It was not an easy win for them but Canterbury travelled east to Allianz Stadium to resist a fight back from an inspired Roosters outfit, 24-20.
Bulldogs slip in to top four
In light of the Broncos’ loss to the Storm, Cantebury find themselves in fourth position, equal points with the third placed Cowboys and the Eels in fifth – while Parramatta still have a game in hand, their points are expected to be docked soon – the Cowboys on the other hand are the red hot favourites to beat South Sydney – and if the Cowboys lose by 70, Canterbury find themselves in third. While that isn’t too likely, it is a great position to be in considering issues in consistency Canterbury have faced this year.
One positive for the Roosters on Thursday was Mitchell Pearce returning to the form he is known for and earned Origin jerseys for. He shined in an otherwise mediocre Roosters backline, causing more than a few problems for a Bulldogs outfit lacking in intensity for certain phases of the game. It’s unlikely that they make the finals, but everything’s a building block for next year in Bondi.

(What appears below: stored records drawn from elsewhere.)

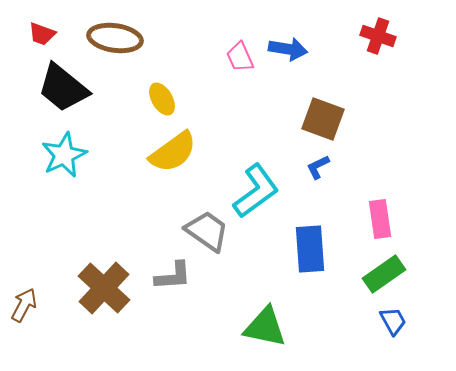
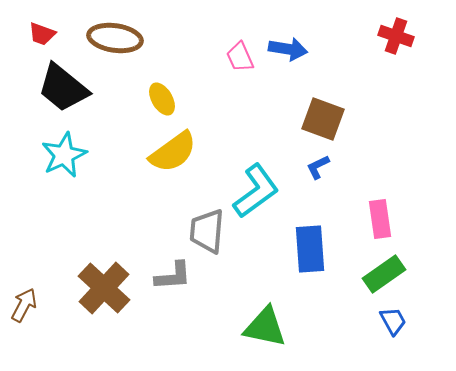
red cross: moved 18 px right
gray trapezoid: rotated 120 degrees counterclockwise
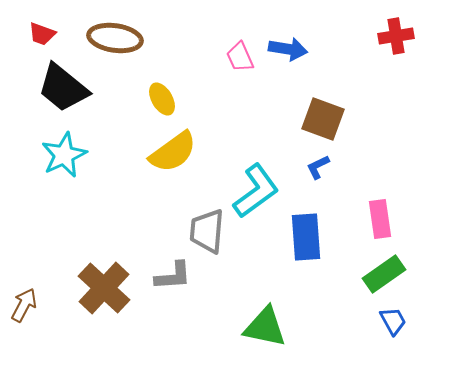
red cross: rotated 28 degrees counterclockwise
blue rectangle: moved 4 px left, 12 px up
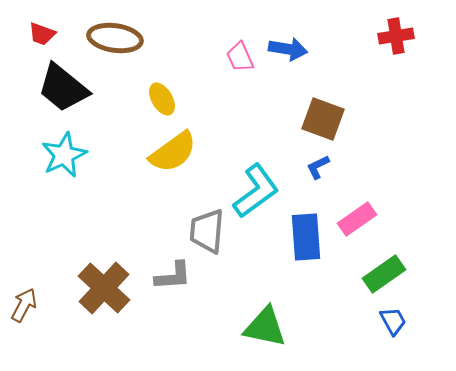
pink rectangle: moved 23 px left; rotated 63 degrees clockwise
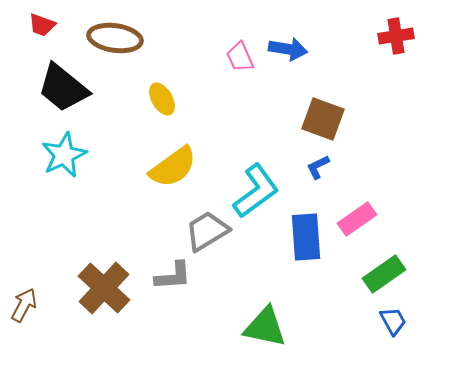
red trapezoid: moved 9 px up
yellow semicircle: moved 15 px down
gray trapezoid: rotated 54 degrees clockwise
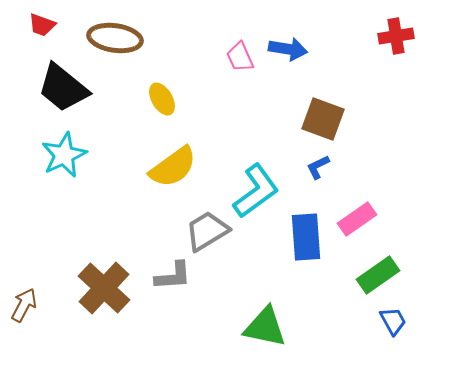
green rectangle: moved 6 px left, 1 px down
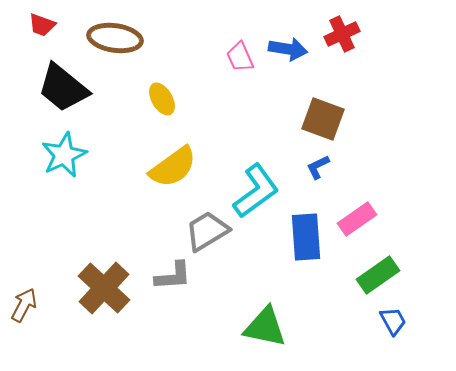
red cross: moved 54 px left, 2 px up; rotated 16 degrees counterclockwise
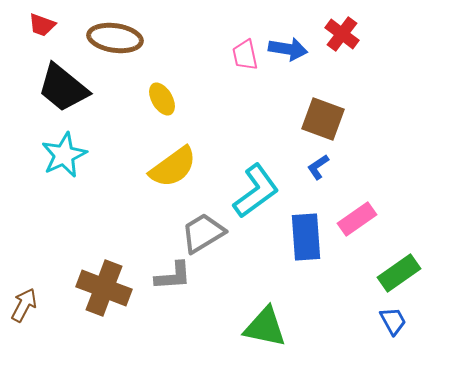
red cross: rotated 28 degrees counterclockwise
pink trapezoid: moved 5 px right, 2 px up; rotated 12 degrees clockwise
blue L-shape: rotated 8 degrees counterclockwise
gray trapezoid: moved 4 px left, 2 px down
green rectangle: moved 21 px right, 2 px up
brown cross: rotated 22 degrees counterclockwise
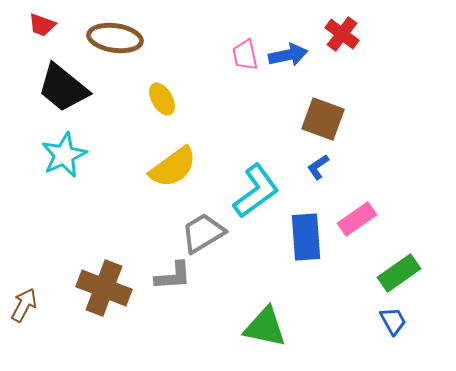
blue arrow: moved 6 px down; rotated 21 degrees counterclockwise
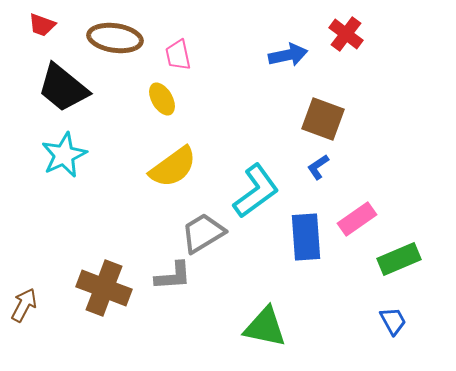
red cross: moved 4 px right
pink trapezoid: moved 67 px left
green rectangle: moved 14 px up; rotated 12 degrees clockwise
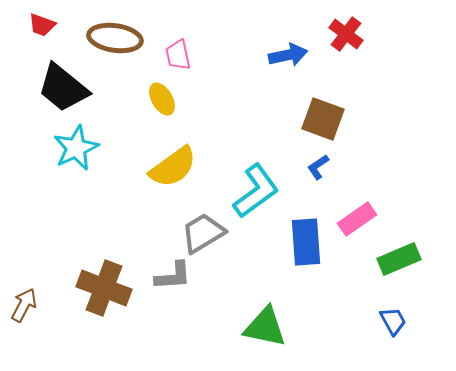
cyan star: moved 12 px right, 7 px up
blue rectangle: moved 5 px down
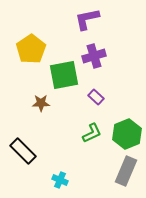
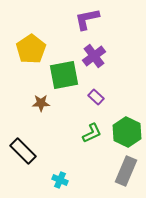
purple cross: rotated 20 degrees counterclockwise
green hexagon: moved 2 px up; rotated 12 degrees counterclockwise
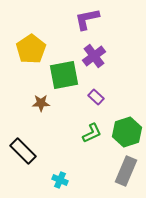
green hexagon: rotated 16 degrees clockwise
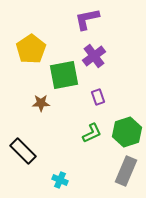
purple rectangle: moved 2 px right; rotated 28 degrees clockwise
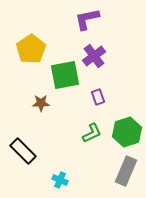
green square: moved 1 px right
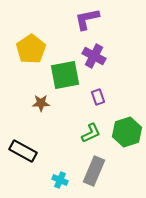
purple cross: rotated 25 degrees counterclockwise
green L-shape: moved 1 px left
black rectangle: rotated 16 degrees counterclockwise
gray rectangle: moved 32 px left
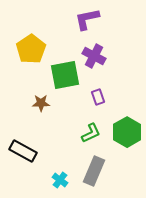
green hexagon: rotated 12 degrees counterclockwise
cyan cross: rotated 14 degrees clockwise
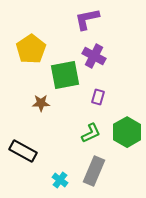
purple rectangle: rotated 35 degrees clockwise
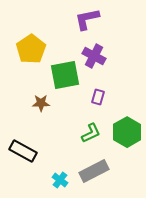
gray rectangle: rotated 40 degrees clockwise
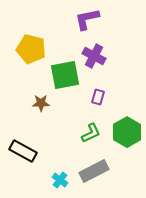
yellow pentagon: rotated 24 degrees counterclockwise
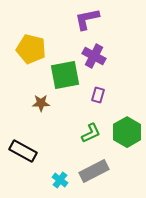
purple rectangle: moved 2 px up
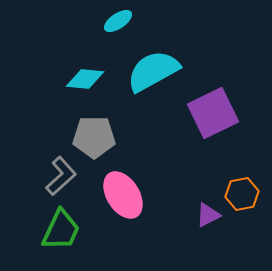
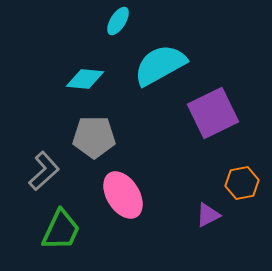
cyan ellipse: rotated 24 degrees counterclockwise
cyan semicircle: moved 7 px right, 6 px up
gray L-shape: moved 17 px left, 5 px up
orange hexagon: moved 11 px up
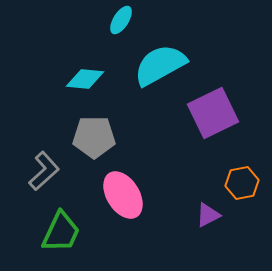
cyan ellipse: moved 3 px right, 1 px up
green trapezoid: moved 2 px down
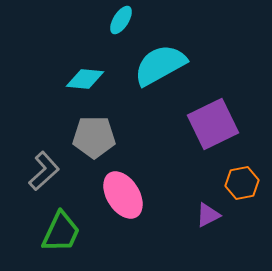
purple square: moved 11 px down
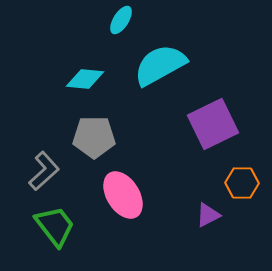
orange hexagon: rotated 12 degrees clockwise
green trapezoid: moved 6 px left, 6 px up; rotated 63 degrees counterclockwise
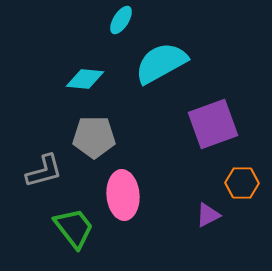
cyan semicircle: moved 1 px right, 2 px up
purple square: rotated 6 degrees clockwise
gray L-shape: rotated 27 degrees clockwise
pink ellipse: rotated 27 degrees clockwise
green trapezoid: moved 19 px right, 2 px down
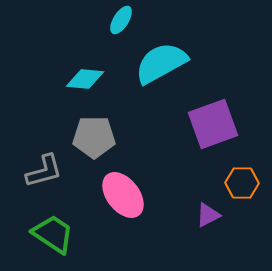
pink ellipse: rotated 33 degrees counterclockwise
green trapezoid: moved 21 px left, 6 px down; rotated 18 degrees counterclockwise
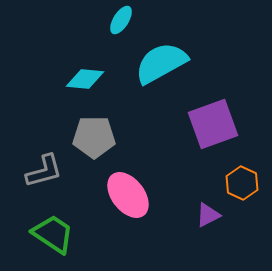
orange hexagon: rotated 24 degrees clockwise
pink ellipse: moved 5 px right
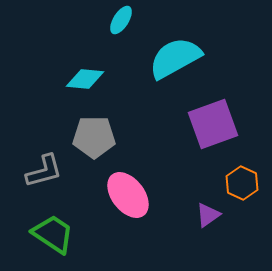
cyan semicircle: moved 14 px right, 5 px up
purple triangle: rotated 8 degrees counterclockwise
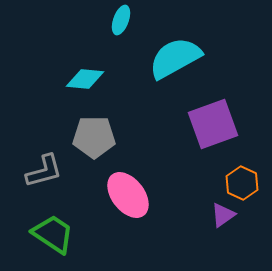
cyan ellipse: rotated 12 degrees counterclockwise
purple triangle: moved 15 px right
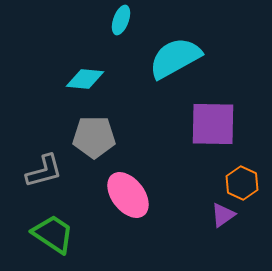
purple square: rotated 21 degrees clockwise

Short turnarounds again in focus
One explanation for the lack of intensity in the Bulldogs is, as many have waxed lyrical about through most of the year, short turnarounds. For them, it was a five day turnaround from playing Brisbane at ANZ – The Roosters were fresh from the bye. Josh Jackson and David Klemmer were on the field for their third game in eight days. Impact players in Sam Kasiano were used more sparingly than in previous games, another consequence of the short turnaround.
Who gets the Try?
Josh Jackson was ruled to have scored after Michael Lichaa helped him get the ball down in a try more reminiscent of Union than League – though it was legal, it was an ugly one – but there was some conjecture over who scored the try. The records now show Jackson can claim it as his, but if it weren’t for Lichaa’s downward force the ball wouldn’t have been grounded; shame that the stats won’t say two points to each.